EXERCISE:
Every single entry should be printed exactly.

SUPPLIED INFORMATION:

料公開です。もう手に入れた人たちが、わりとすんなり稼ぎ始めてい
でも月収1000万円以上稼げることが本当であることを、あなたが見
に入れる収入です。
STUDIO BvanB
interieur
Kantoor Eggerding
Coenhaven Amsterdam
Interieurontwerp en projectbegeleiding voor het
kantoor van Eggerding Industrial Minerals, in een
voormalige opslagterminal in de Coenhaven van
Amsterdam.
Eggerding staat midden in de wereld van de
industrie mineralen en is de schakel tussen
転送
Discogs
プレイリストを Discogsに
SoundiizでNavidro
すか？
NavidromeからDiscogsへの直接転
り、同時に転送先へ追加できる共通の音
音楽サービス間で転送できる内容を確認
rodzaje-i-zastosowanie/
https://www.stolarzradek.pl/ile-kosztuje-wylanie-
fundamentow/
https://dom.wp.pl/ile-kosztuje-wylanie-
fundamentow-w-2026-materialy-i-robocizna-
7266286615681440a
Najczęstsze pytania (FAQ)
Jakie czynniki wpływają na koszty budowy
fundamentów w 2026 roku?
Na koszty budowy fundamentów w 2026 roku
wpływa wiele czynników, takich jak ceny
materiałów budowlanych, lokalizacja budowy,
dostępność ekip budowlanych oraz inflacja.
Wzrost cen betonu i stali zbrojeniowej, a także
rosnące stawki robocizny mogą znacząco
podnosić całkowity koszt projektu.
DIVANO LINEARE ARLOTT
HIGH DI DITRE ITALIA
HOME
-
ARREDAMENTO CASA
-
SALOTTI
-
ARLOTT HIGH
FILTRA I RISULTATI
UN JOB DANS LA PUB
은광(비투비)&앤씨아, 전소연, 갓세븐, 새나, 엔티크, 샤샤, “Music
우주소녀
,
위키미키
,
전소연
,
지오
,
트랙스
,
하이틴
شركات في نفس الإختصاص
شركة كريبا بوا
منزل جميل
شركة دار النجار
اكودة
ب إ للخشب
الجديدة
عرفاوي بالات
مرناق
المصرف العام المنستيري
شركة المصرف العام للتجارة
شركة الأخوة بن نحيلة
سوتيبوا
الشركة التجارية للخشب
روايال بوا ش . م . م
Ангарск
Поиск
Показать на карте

WRITTEN ANSWER:
料公開です。もう手に入れた人たちが、わりとすんなり稼ぎ始めてい
でも月収1000万円以上稼げることが本当であることを、あなたが見
に入れる収入です。
STUDIO BvanB
interieur
Kantoor Eggerding
Coenhaven Amsterdam
Interieurontwerp en projectbegeleiding voor het
kantoor van Eggerding Industrial Minerals, in een
voormalige opslagterminal in de Coenhaven van
Amsterdam.
Eggerding staat midden in de wereld van de
industrie mineralen en is de schakel tussen
転送
Discogs
プレイリストを Discogsに
SoundiizでNavidro
すか？
NavidromeからDiscogsへの直接転
り、同時に転送先へ追加できる共通の音
音楽サービス間で転送できる内容を確認
rodzaje-i-zastosowanie/
https://www.stolarzradek.pl/ile-kosztuje-wylanie-
fundamentow/
https://dom.wp.pl/ile-kosztuje-wylanie-
fundamentow-w-2026-materialy-i-robocizna-
7266286615681440a
Najczęstsze pytania (FAQ)
Jakie czynniki wpływają na koszty budowy
fundamentów w 2026 roku?
Na koszty budowy fundamentów w 2026 roku
wpływa wiele czynników, takich jak ceny
materiałów budowlanych, lokalizacja budowy,
dostępność ekip budowlanych oraz inflacja.
Wzrost cen betonu i stali zbrojeniowej, a także
rosnące stawki robocizny mogą znacząco
podnosić całkowity koszt projektu.
DIVANO LINEARE ARLOTT
HIGH DI DITRE ITALIA
HOME
-
ARREDAMENTO CASA
-
SALOTTI
-
ARLOTT HIGH
FILTRA I RISULTATI
UN JOB DANS LA PUB
은광(비투비)&앤씨아, 전소연, 갓세븐, 새나, 엔티크, 샤샤, “Music
우주소녀
,
위키미키
,
전소연
,
지오
,
트랙스
,
하이틴
شركات في نفس الإختصاص
شركة كريبا بوا
منزل جميل
شركة دار النجار
اكودة
ب إ للخشب
الجديدة
عرفاوي بالات
مرناق
المصرف العام المنستيري
شركة المصرف العام للتجارة
شركة الأخوة بن نحيلة
سوتيبوا
الشركة التجارية للخشب
روايال بوا ش . م . م
Ангарск
Поиск
Показать на карте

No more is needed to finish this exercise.